We believe the challenges of managing the ever-changing complexity of payroll and human resources will continue to drive companies to turn to outsourced providers for help with their HCM needs. The HCM industry historically has been driven, in part, by legislation and regulatory action, including COBRA, changes to the minimum wage laws or overtime rules, and legislation from federal, state or municipal taxation authorities.

We collect funds from clients in advance of either the applicable due date for payroll tax submissions or the applicable disbursement date for employee payment services. These collections from clients are typically disbursed from one to 30 days after receipt, with some funds being held for up to 120 days. We typically invest funds held for clients in money market funds, demand deposit accounts, certificates of deposit, commercial paper and U.S. treasury securities until they are paid to the applicable tax or regulatory agencies or to client employees. As we introduce new applications, expand our client base and renew and expand relationships with existing clients, we expect our average funds held for clients balance and, accordingly, interest earned on funds held for clients, will increase; however, the amount of interest we earn can be positively or negatively impacted by changes in interest rates.

Our revenues are seasonal in nature. Generally, we expect our first and fourth quarter recurring revenues to be higher than other quarters during the year because payroll tax filing forms and Affordable Care Act forms are typically processed in the first quarter, and unscheduled payroll runs (such as bonuses) for our clients are typically concentrated in the fourth quarter. In addition, these seasonal fluctuations in recurring revenues impact operating income.

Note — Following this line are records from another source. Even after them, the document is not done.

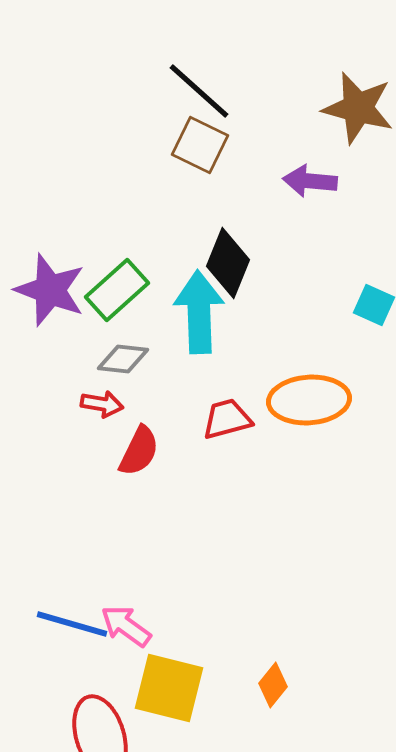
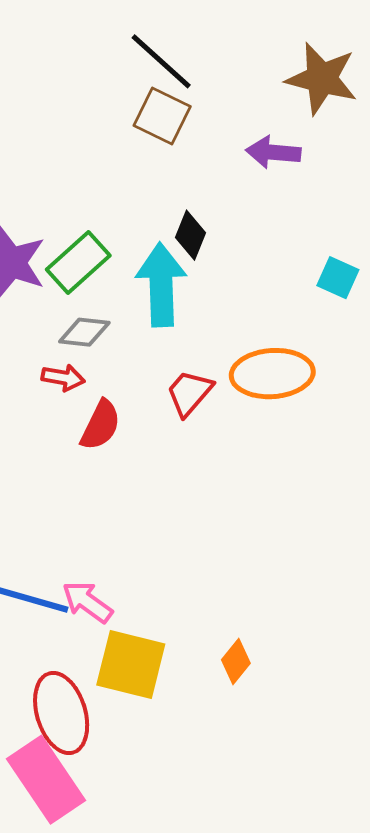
black diamond: (228, 263) -> (190, 235), size x0.7
red trapezoid: (227, 419) -> (189, 393), turned -34

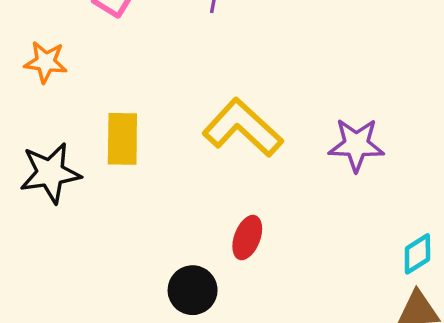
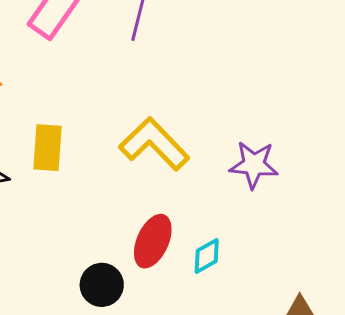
red ellipse: (247, 238) -> (153, 241), size x1.4
cyan diamond: (417, 254) -> (207, 256), moved

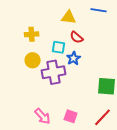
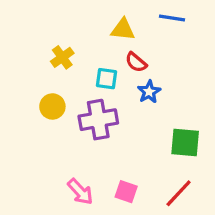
yellow cross: (32, 34) -> (62, 57), turned -32
blue star: (74, 58) -> (149, 92), moved
yellow circle: (33, 60) -> (52, 106), moved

Growing our business has resulted in, and will continue to result in, substantial investments in sales professionals, operating expenses, system development and programming costs (including those related our full solution automation and AI initiatives) and general and administrative expenses, which have increased and will continue to increase our expenses. Historically, our revenue growth and geographic expansion have driven increases in (i) facility costs related to data centers, the expansion of our corporate headquarters, operations facilities and additional sales office leases and (ii) salaries and benefits and stock-based compensation expense, which we collectively refer to as employee-related expenses. Automating our core business systems is creating new efficiencies that have led to reductions in headcount and, as a result, contributed to decreases in certain employee-related expenses during the three and nine months ended September 30, 2025.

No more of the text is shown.